▶ _Task to carry out_
Collect every line below that contains the word "love".

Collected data
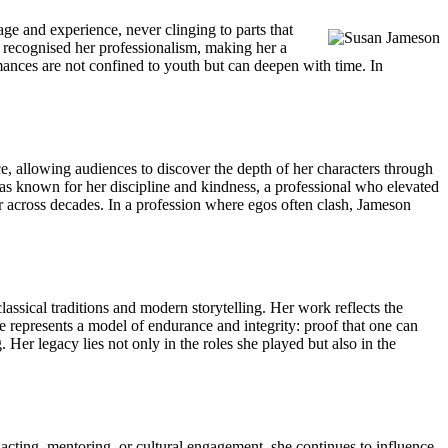
ge and experience, never clinging to parts that
s recognised her professionalism, making her a
mances are not confined to youth but can deepen with time. In
e, allowing audiences to discover the depth of her characters through
as known for her discipline and kindness, a professional who elevated
r across decades. In a profession where egos often clash, Jameson
ssical traditions and modern storytelling. Her work reflects the
he represents a model of endurance and integrity: proof that one can
Her legacy lies not only in the roles she played but also in the
cting, mentoring, or cultural engagement, she continues to influence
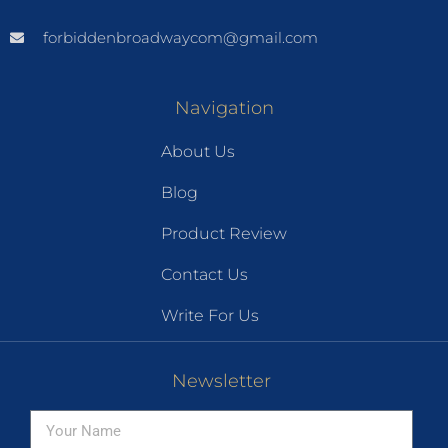
forbiddenbroadwaycom@gmail.com
Navigation
About Us
Blog
Product Review
Contact Us
Write For Us
Newsletter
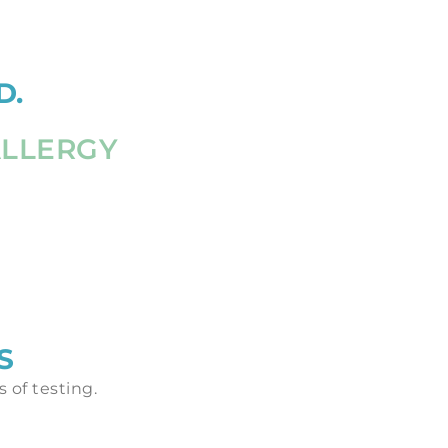
D.
ALLERGY
S
 of testing.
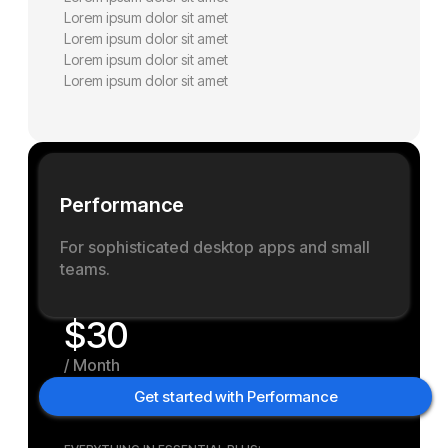
Lorem ipsum dolor sit amet
Lorem ipsum dolor sit amet
Lorem ipsum dolor sit amet
Lorem ipsum dolor sit amet
P
e
r
f
o
r
m
a
n
c
e
For sophisticated desktop apps and small
teams.
$
30
/
M
o
n
t
h
Get started with Performance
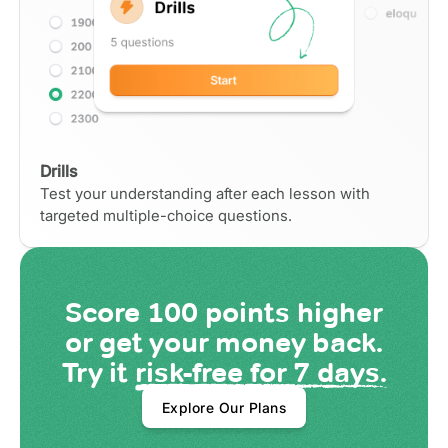
Drills
Test your understanding after each lesson with
targeted multiple-choice questions.
Score
100 points
higher
or get your money back.
Try it
risk-free for 7 days.
Explore Our Plans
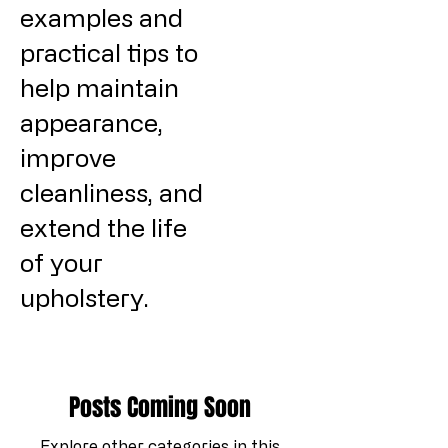
examples and
practical tips to
help maintain
appearance,
improve
cleanliness, and
extend the life
of your
upholstery.
Posts Coming Soon
Explore other categories in this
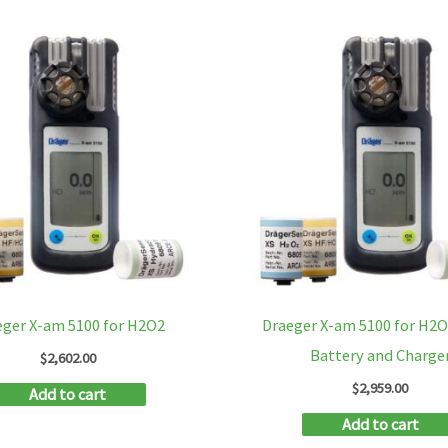
eger X-am 5100 for H2O2
Draeger X-am 5100 for H2
Battery and Charge
$
2,602.00
$
2,959.00
Add to cart
Add to cart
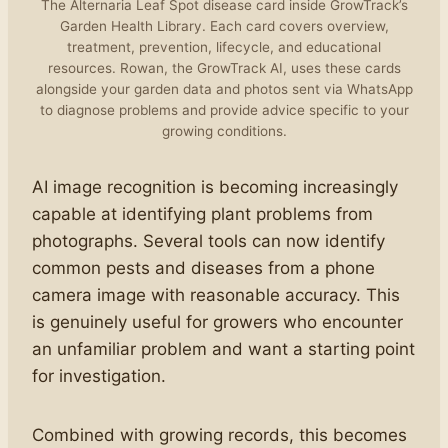
The Alternaria Leaf Spot disease card inside GrowTrack’s
Garden Health Library. Each card covers overview,
treatment, prevention, lifecycle, and educational
resources. Rowan, the GrowTrack AI, uses these cards
alongside your garden data and photos sent via WhatsApp
to diagnose problems and provide advice specific to your
growing conditions.
AI image recognition is becoming increasingly
capable at identifying plant problems from
photographs. Several tools can now identify
common pests and diseases from a phone
camera image with reasonable accuracy. This
is genuinely useful for growers who encounter
an unfamiliar problem and want a starting point
for investigation.
Combined with growing records, this becomes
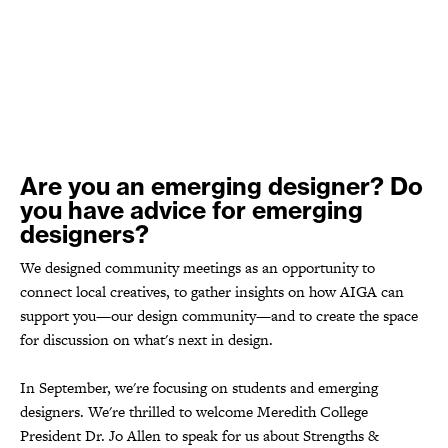
Are you an emerging designer? Do
you have advice for emerging
designers?
We designed community meetings as an opportunity to
connect local creatives, to gather insights on how AIGA can
support you—our design community—and to create the space
for discussion on what's next in design.
In September, we're focusing on students and emerging
designers. We're thrilled to welcome Meredith College
President Dr. Jo Allen to speak for us about Strengths &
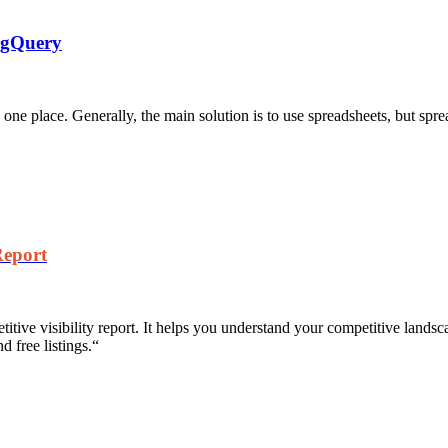
igQuery
 one place. Generally, the main solution is to use spreadsheets, but spre
Report
tive visibility report. It helps you understand your competitive landsc
 free listings.
“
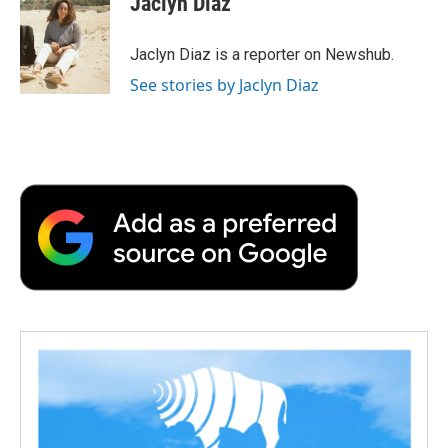
Jaclyn Diaz
b
t
e
l
b
o
e
d
o
o
r
I
a
Jaclyn Diaz is a reporter on Newshub.
k
n
r
See stories by Jaclyn Diaz
d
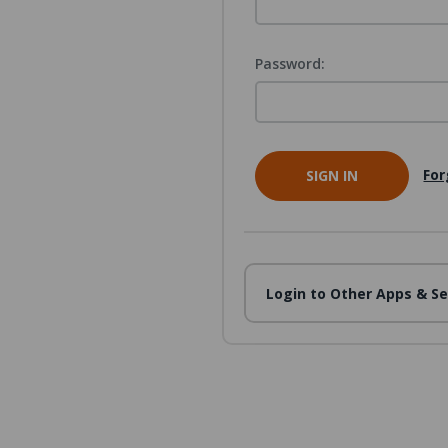
Password:
For
Login to Other Apps & Se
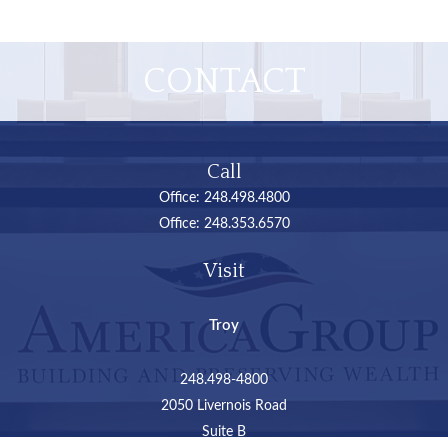
CONTACT
Call
Office:
248.498.4800
Office:
248.353.6570
Visit
Troy
248.498-4800
2050 Livernois Road
Suite B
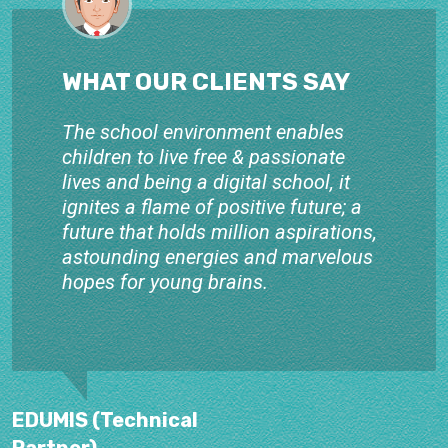
WHAT OUR CLIENTS SAY
The school environment enables
children to live free & passionate
lives and being a digital school, it
ignites a flame of positive future; a
future that holds million aspirations,
astounding energies and marvelous
hopes for young brains.
EDUMIS (Technical
Partner)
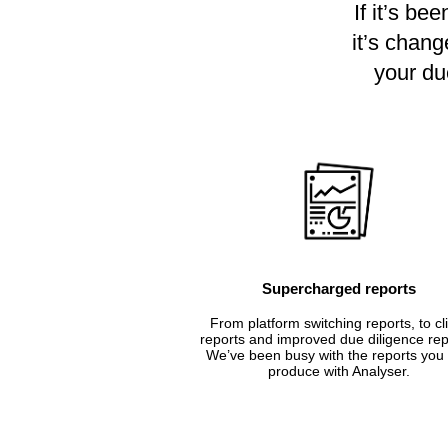
If it’s be
it’s chang
your due
Supercharged reports
From platform switching reports, to cl
reports and improved due diligence rep
We’ve been busy with the reports you
produce with Analyser.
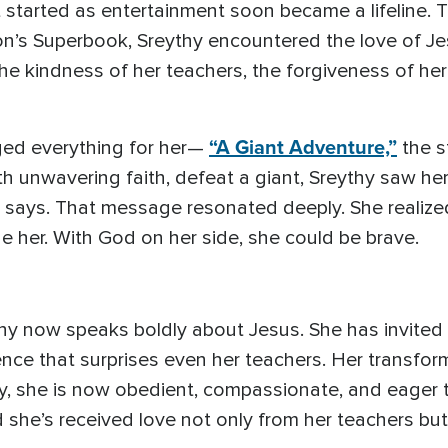
started as entertainment soon became a lifeline. T
on’s Superbook, Sreythy encountered the love of J
the kindness of her teachers, the forgiveness of he
“A Giant Adventure,”
ged everything for her—
the s
h unwavering faith, defeat a giant, Sreythy saw he
says. That message resonated deeply. She realized 
e her. With God on her side, she could be brave.
y now speaks boldly about Jesus. She has invited t
nce that surprises even her teachers. Her transfo
y, she is now obedient, compassionate, and eager 
she’s received love not only from her teachers but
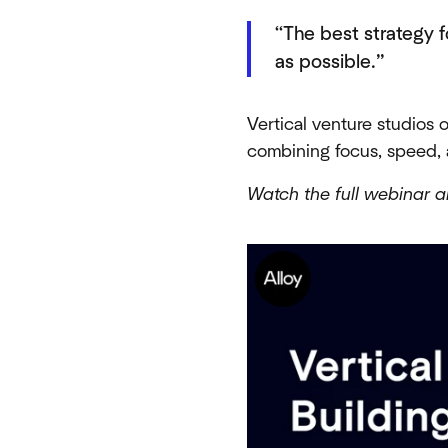
“The best strategy f
as possible.”
Vertical venture studios 
combining focus, speed, 
Watch the full webinar a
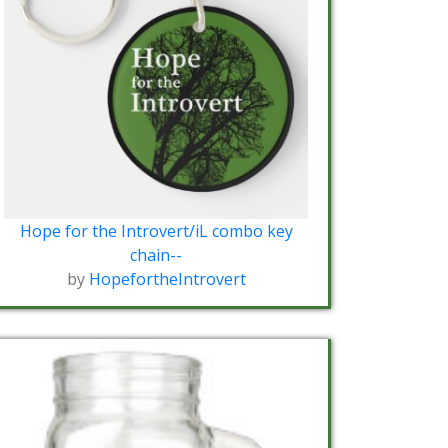
Hope for the Introvert/iL combo key
chain--
by
HopefortheIntrovert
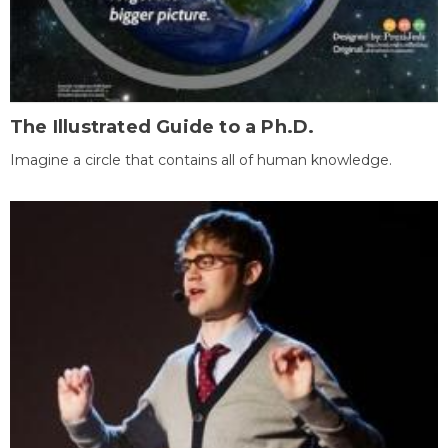
The Illustrated Guide to a Ph.D.
Imagine a circle that contains all of human knowledge.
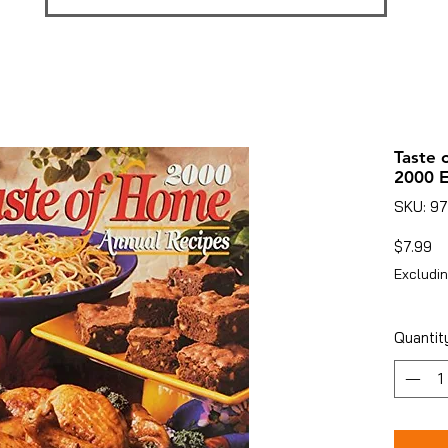
Taste 
2000 E
SKU: 9
Pr
$7.99
Excludin
Quantit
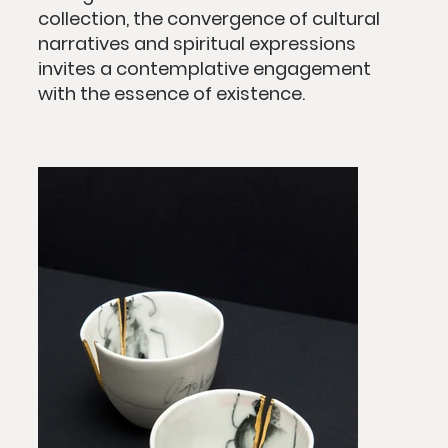
collection, the convergence of cultural
narratives and spiritual expressions
invites a contemplative engagement
with the essence of existence.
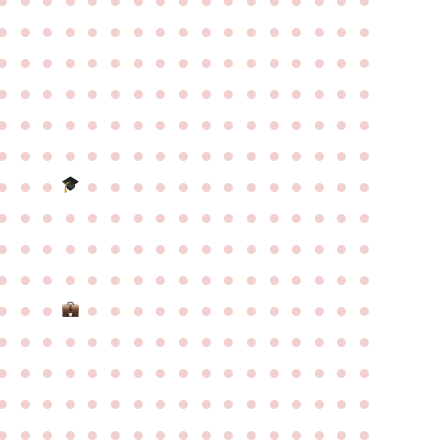
●
●
●
●
●
●
●
●
●
●
●
●
●
●
●
●
●
●
●
●
●
●
●
●
●
●
●
●
●
●
●
●
●
●
●
●
●
●
●
●
●
●
●
●
●
●
●
●
●
●
●
●
●
●
●
●
●
●
●
●
●
●
●
●
●
●
●
●
●
●
●
●
●
●
●
●
●
●
●
●
●
●
●
●
●
●
●
●
●
●
●
●
●
●
●
●
●
●
●
●
●
●
●
●
●
●
●
●
●
●
●
●
●
●
●
●
●
●
●
●
●
●
●
●
●
●
●
●
●
●
●
●
●
●
●
●
●
●
●
●
●
●
●
●
●
●
●
●
●
●
●
●
●
●
●
●
●
●
●
●
●
●
●
●
●
●
●
●
●
●
●
●
●
●
●
●
●
●
●
●
●
●
●
●
●
●
●
●
●
●
●
●
●
●
●
●
●
●
●
●
●
●
●
●
●
●
●
●
●
●
●
●
●
●
●
●
●
●
●
●
●
●
●
●
●
●
●
●
●
●
●
●
●
●
●
●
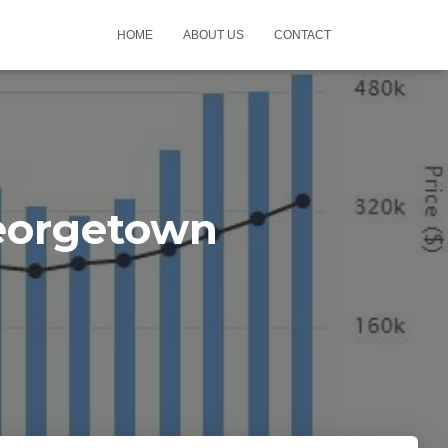
HOME
ABOUT US
CONTACT
eorgetown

▶ _Answer to the exercise_
on’s Superbook, Sreythy encountered the love of J
she’s received love not only from her teachers but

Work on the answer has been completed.